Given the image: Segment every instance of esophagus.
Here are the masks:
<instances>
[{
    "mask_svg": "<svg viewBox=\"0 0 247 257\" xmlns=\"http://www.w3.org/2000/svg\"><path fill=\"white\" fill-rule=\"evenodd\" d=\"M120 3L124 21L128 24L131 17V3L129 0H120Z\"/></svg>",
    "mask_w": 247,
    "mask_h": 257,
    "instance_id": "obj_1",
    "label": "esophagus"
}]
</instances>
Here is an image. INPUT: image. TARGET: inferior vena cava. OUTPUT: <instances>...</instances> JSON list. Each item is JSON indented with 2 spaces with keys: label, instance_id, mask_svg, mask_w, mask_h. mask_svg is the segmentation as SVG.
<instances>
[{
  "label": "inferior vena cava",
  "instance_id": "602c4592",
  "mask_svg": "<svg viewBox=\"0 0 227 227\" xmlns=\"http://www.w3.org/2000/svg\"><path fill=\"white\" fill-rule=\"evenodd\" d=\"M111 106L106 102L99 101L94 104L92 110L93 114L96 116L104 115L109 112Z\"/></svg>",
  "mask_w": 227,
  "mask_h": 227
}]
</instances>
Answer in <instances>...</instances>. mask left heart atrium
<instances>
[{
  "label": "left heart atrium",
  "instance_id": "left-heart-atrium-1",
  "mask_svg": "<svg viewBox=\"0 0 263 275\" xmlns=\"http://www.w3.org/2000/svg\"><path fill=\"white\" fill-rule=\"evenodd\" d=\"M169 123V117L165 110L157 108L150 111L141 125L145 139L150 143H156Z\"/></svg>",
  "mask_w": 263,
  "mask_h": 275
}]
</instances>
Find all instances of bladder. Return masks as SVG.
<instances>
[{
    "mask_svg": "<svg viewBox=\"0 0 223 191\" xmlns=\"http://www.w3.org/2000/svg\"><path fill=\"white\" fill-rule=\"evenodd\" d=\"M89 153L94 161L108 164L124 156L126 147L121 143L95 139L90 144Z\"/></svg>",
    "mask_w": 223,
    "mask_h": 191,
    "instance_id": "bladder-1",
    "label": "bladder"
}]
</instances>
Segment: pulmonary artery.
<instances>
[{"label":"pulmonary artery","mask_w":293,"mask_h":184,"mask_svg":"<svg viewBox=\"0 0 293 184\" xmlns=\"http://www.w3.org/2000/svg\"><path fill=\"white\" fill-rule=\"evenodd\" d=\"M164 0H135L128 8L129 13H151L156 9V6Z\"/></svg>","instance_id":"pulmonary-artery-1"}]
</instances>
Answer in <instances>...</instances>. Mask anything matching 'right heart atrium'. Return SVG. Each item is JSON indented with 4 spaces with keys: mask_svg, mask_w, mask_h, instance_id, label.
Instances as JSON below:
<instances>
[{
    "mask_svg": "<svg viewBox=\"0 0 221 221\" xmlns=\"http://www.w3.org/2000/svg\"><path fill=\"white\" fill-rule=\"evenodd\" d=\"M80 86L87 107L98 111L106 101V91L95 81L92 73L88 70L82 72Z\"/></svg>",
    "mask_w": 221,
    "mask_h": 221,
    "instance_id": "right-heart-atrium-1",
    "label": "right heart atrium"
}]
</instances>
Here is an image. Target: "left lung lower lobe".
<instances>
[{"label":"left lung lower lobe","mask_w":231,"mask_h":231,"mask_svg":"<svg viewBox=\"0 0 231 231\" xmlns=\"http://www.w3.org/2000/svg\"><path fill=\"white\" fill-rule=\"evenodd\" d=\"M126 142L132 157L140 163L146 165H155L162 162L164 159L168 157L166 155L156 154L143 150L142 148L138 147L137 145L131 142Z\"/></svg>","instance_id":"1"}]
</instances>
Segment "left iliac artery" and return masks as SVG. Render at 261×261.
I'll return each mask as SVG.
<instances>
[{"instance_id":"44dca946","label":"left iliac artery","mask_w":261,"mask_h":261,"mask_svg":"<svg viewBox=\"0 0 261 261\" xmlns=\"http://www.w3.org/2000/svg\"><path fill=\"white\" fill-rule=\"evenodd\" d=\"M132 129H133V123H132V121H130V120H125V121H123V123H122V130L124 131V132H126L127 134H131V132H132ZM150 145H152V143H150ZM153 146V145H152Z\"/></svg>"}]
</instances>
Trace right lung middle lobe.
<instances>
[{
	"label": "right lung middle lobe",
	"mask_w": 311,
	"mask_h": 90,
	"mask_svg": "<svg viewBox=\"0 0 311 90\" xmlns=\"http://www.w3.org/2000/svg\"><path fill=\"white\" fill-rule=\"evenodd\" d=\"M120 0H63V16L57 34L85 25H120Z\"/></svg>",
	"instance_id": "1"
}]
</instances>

※ ※ ※

**WORK REQUIRED:**
Set the whole listing down, word for word.

**SOLUTION:**
Given the image: Segment every instance of esophagus.
Here are the masks:
<instances>
[{
    "mask_svg": "<svg viewBox=\"0 0 247 257\" xmlns=\"http://www.w3.org/2000/svg\"><path fill=\"white\" fill-rule=\"evenodd\" d=\"M120 3L124 21L128 24L131 17V3L129 0H120Z\"/></svg>",
    "mask_w": 247,
    "mask_h": 257,
    "instance_id": "obj_1",
    "label": "esophagus"
}]
</instances>
Here is an image. INPUT: image. TARGET: inferior vena cava. OUTPUT: <instances>...</instances> JSON list. Each item is JSON indented with 2 spaces with keys: label, instance_id, mask_svg, mask_w, mask_h. mask_svg is the segmentation as SVG.
<instances>
[{
  "label": "inferior vena cava",
  "instance_id": "602c4592",
  "mask_svg": "<svg viewBox=\"0 0 227 227\" xmlns=\"http://www.w3.org/2000/svg\"><path fill=\"white\" fill-rule=\"evenodd\" d=\"M111 106L106 102L99 101L94 104L92 110L93 114L96 116L104 115L109 112Z\"/></svg>",
  "mask_w": 227,
  "mask_h": 227
}]
</instances>
Answer in <instances>...</instances>. mask left heart atrium
<instances>
[{
  "label": "left heart atrium",
  "instance_id": "left-heart-atrium-1",
  "mask_svg": "<svg viewBox=\"0 0 263 275\" xmlns=\"http://www.w3.org/2000/svg\"><path fill=\"white\" fill-rule=\"evenodd\" d=\"M169 123V117L165 110L157 108L150 111L141 125L145 139L150 143H156Z\"/></svg>",
  "mask_w": 263,
  "mask_h": 275
}]
</instances>
Find all instances of bladder. Return masks as SVG.
<instances>
[{
    "mask_svg": "<svg viewBox=\"0 0 223 191\" xmlns=\"http://www.w3.org/2000/svg\"><path fill=\"white\" fill-rule=\"evenodd\" d=\"M89 153L94 161L108 164L124 156L126 147L121 143L95 139L90 144Z\"/></svg>",
    "mask_w": 223,
    "mask_h": 191,
    "instance_id": "bladder-1",
    "label": "bladder"
}]
</instances>
Segment: pulmonary artery.
<instances>
[{"label":"pulmonary artery","mask_w":293,"mask_h":184,"mask_svg":"<svg viewBox=\"0 0 293 184\" xmlns=\"http://www.w3.org/2000/svg\"><path fill=\"white\" fill-rule=\"evenodd\" d=\"M164 0H135L128 8L129 13H151L156 9V6Z\"/></svg>","instance_id":"pulmonary-artery-1"}]
</instances>
Answer in <instances>...</instances>. Mask anything matching 'right heart atrium'. Return SVG. Each item is JSON indented with 4 spaces with keys: mask_svg, mask_w, mask_h, instance_id, label.
Instances as JSON below:
<instances>
[{
    "mask_svg": "<svg viewBox=\"0 0 221 221\" xmlns=\"http://www.w3.org/2000/svg\"><path fill=\"white\" fill-rule=\"evenodd\" d=\"M80 86L87 107L98 111L106 101V91L95 81L92 73L88 70L82 72Z\"/></svg>",
    "mask_w": 221,
    "mask_h": 221,
    "instance_id": "right-heart-atrium-1",
    "label": "right heart atrium"
}]
</instances>
Here is an image. Target: "left lung lower lobe".
<instances>
[{"label":"left lung lower lobe","mask_w":231,"mask_h":231,"mask_svg":"<svg viewBox=\"0 0 231 231\" xmlns=\"http://www.w3.org/2000/svg\"><path fill=\"white\" fill-rule=\"evenodd\" d=\"M126 142L132 157L140 163L146 165H155L162 162L164 159L168 157L166 155L156 154L143 150L142 148L138 147L137 145L131 142Z\"/></svg>","instance_id":"1"}]
</instances>
Segment "left iliac artery" and return masks as SVG. Render at 261×261.
I'll return each mask as SVG.
<instances>
[{"instance_id":"44dca946","label":"left iliac artery","mask_w":261,"mask_h":261,"mask_svg":"<svg viewBox=\"0 0 261 261\" xmlns=\"http://www.w3.org/2000/svg\"><path fill=\"white\" fill-rule=\"evenodd\" d=\"M132 129H133V123H132V121H130V120H125V121H123V123H122V130L124 131V132H126L127 134H131V132H132ZM150 145H152V143H150ZM153 146V145H152Z\"/></svg>"}]
</instances>
Trace right lung middle lobe.
<instances>
[{
	"label": "right lung middle lobe",
	"mask_w": 311,
	"mask_h": 90,
	"mask_svg": "<svg viewBox=\"0 0 311 90\" xmlns=\"http://www.w3.org/2000/svg\"><path fill=\"white\" fill-rule=\"evenodd\" d=\"M120 0H63V16L57 34L85 25H120Z\"/></svg>",
	"instance_id": "1"
}]
</instances>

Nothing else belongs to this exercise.